ACTION ITEM: Copy, from the material below, every line in which the word "巴氨西林" can be found.

DATA PROVIDED:

⁂

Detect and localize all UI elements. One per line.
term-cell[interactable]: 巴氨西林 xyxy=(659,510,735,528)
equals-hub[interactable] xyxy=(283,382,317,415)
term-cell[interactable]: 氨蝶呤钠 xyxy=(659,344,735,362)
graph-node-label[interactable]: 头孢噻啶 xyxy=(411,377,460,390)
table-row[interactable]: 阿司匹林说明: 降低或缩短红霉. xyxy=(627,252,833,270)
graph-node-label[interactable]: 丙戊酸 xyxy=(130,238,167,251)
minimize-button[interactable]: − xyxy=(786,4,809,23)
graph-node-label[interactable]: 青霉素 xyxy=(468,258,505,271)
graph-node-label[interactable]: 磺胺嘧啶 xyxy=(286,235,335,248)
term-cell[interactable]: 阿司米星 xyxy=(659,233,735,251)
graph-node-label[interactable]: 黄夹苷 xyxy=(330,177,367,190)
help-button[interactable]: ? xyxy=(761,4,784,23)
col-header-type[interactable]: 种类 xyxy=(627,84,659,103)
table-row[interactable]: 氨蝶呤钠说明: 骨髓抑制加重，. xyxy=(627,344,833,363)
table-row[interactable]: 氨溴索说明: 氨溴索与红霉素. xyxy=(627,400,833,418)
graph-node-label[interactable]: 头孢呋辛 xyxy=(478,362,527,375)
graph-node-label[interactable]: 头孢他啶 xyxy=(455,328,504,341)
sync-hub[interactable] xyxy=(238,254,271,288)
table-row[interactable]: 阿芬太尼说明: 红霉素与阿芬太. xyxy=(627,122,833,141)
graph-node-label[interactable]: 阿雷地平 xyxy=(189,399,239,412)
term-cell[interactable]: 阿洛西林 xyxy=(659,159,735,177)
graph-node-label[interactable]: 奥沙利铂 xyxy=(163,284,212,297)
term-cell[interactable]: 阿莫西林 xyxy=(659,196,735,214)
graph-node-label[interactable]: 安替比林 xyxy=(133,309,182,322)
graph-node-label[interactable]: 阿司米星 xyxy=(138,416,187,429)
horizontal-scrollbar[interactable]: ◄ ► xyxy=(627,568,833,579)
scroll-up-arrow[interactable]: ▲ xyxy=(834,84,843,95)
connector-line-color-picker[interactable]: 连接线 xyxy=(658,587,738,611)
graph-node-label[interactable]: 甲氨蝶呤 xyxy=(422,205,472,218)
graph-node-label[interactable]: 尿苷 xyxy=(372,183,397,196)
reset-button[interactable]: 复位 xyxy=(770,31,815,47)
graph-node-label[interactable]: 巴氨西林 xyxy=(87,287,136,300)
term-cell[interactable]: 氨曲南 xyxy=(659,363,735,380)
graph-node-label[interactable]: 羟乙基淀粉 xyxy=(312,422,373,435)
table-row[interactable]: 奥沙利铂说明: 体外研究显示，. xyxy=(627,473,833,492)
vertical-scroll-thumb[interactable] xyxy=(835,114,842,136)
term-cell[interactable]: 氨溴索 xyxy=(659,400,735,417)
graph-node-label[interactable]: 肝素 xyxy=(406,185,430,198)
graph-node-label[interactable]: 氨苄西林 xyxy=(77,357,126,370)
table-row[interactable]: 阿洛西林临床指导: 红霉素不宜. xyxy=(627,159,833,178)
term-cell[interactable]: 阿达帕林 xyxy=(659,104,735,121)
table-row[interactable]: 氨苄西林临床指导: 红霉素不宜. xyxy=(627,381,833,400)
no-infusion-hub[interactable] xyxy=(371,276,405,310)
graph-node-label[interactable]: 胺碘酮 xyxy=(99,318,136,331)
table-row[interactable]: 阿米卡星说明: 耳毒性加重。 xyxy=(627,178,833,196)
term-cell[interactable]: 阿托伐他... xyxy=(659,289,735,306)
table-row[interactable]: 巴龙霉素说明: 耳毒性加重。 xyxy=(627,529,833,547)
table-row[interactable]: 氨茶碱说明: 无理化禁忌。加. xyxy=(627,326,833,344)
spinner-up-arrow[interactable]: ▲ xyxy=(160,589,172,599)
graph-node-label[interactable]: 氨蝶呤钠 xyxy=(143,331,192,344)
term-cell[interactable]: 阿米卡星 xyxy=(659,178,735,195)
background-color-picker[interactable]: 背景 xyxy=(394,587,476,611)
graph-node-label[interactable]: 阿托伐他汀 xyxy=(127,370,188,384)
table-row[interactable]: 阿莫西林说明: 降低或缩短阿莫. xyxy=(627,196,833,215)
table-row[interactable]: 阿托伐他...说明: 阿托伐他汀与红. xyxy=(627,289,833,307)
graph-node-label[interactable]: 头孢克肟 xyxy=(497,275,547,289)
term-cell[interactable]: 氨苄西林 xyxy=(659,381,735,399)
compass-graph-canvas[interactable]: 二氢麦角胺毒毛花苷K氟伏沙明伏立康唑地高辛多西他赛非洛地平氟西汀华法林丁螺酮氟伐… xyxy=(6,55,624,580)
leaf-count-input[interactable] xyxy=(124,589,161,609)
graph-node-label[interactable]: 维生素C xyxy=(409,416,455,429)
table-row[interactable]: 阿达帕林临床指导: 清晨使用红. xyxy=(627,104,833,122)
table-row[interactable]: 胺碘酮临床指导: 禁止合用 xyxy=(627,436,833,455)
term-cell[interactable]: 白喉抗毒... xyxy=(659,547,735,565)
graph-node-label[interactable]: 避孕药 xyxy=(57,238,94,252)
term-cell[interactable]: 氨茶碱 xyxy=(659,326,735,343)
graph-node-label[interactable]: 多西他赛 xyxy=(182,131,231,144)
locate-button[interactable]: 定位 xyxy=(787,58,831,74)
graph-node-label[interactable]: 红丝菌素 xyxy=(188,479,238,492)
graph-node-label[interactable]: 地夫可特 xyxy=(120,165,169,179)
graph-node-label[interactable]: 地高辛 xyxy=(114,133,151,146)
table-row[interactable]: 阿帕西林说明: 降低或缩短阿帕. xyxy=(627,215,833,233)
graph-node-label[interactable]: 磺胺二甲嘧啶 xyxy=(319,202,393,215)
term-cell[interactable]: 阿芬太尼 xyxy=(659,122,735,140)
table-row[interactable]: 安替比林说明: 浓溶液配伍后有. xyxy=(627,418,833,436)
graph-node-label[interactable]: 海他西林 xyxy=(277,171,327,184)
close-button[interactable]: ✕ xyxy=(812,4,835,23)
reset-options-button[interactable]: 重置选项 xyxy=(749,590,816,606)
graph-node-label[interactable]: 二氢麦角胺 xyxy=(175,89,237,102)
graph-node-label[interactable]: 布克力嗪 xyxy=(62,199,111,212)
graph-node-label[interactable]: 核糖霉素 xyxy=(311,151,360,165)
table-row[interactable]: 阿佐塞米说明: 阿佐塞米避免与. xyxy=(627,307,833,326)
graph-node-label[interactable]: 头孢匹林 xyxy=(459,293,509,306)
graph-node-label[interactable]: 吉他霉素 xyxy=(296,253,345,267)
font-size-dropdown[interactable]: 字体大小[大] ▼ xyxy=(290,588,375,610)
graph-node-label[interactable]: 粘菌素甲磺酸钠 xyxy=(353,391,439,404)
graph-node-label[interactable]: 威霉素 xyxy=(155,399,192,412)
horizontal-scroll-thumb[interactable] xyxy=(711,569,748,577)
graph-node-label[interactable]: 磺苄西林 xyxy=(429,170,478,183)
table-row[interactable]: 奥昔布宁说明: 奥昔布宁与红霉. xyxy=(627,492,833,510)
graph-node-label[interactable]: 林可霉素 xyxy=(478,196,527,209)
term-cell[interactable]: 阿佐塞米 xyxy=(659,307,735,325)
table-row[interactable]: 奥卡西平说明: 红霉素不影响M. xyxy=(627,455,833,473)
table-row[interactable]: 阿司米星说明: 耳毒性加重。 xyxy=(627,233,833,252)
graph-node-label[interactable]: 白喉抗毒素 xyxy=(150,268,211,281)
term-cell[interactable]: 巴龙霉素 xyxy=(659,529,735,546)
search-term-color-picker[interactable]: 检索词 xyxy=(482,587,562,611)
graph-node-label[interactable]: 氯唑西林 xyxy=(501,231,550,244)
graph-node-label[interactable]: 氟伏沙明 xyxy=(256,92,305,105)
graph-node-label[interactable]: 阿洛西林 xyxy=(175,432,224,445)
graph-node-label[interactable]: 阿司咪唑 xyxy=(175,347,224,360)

⁂

ANSWER TO THIS EXERCISE:
term-cell[interactable]: 巴氨西林 xyxy=(659,510,735,528)
graph-node-label[interactable]: 巴氨西林 xyxy=(87,287,136,300)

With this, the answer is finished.